All of lore.kernel.org
 help / color / mirror / Atom feed
From: Dennis Zhou <dennis@kernel.org>
To: Mike Snitzer <snitzer@kernel.org>
Cc: tj@kernel.org, axboe@kernel.dk, linux-block@vger.kernel.org,
	dm-devel@redhat.com
Subject: Re: can we reduce bio_set_dev overhead due to bio_associate_blkg?
Date: Wed, 30 Mar 2022 08:28:28 -0400	[thread overview]
Message-ID: <YkRM7Iyp8m6A1BCl@fedora> (raw)
In-Reply-To: <YkSK6mU1fja2OykG@redhat.com>

Hi Mike,

On Wed, Mar 30, 2022 at 12:52:58PM -0400, Mike Snitzer wrote:
> Hey Tejun and Dennis,
> 
> I recently found that due to bio_set_dev()'s call to
> bio_associate_blkg(), bio_set_dev() needs much more cpu than ideal;
> especially when doing 4K IOs via io_uring's HIPRI bio-polling.
> 
> I'm very naive about blk-cgroups.. so I'm hopeful you or others can
> help me cut through this to understand what the ideal outcome should
> be for DM's bio clone + remap heavy use-case as it relates to
> bio_associate_blkg.
> 
> If I hack dm-linear with a local __bio_set_dev that simply removes
> the call to bio_associate_blkg() my IOPS go from ~980K to 995K.
> 
> Looking at what is happening a bit, relative to this DM bio cloning
> usecase, it seems __bio_clone() calls bio_clone_blkg_association() to
> clone the blkg from DM device, then dm-linear.c:linear_map's call
> to bio_set_dev() will cause bio_associate_blkg(bio) to reuse the css
> but then it triggers an update because the bdev is being remapped in
> the bio (due to linear_map sending the IO to the real underlying
> device). End result _seems_ like collective wasteful effort to get the
> blk-cgroup resources setup properly in the face of a simple remap.
> 
> Seems the current DM pattern is causing repeat blkg work for _every_
> remapped bio?  Do you see a way to speed up repeat calls to
> bio_associate_blkg()?
> 

I must admit I wrote this with limited knowledge of bio cloning at the
time. I can fill in the thought process here.

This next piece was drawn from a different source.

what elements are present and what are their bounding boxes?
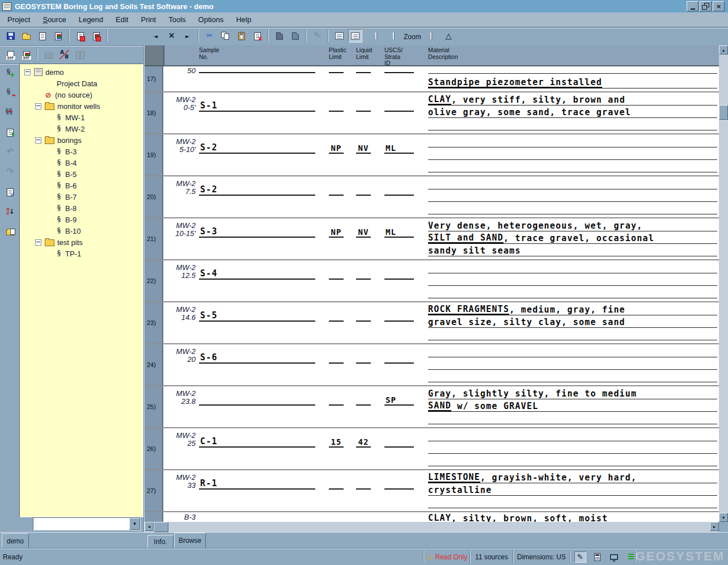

The idea was every bio should have a blkg associated with it for io
accounting and things like blk-iolatency and blk-iocost. The device
abstraction I believe means we can set limits here as well on submission
rate to the md device.

I think cloning is a special case that I might have gotten wrong. If
there is a bio_set_dev() call after each clone(), then the
bio_clone_blkg_association() is excess work. We'd need to audit how
bio_alloc_clone() is being used to be safe. Alternatively, we could opt
for a bio_alloc_clone_noblkg(), but that's a little bit uglier.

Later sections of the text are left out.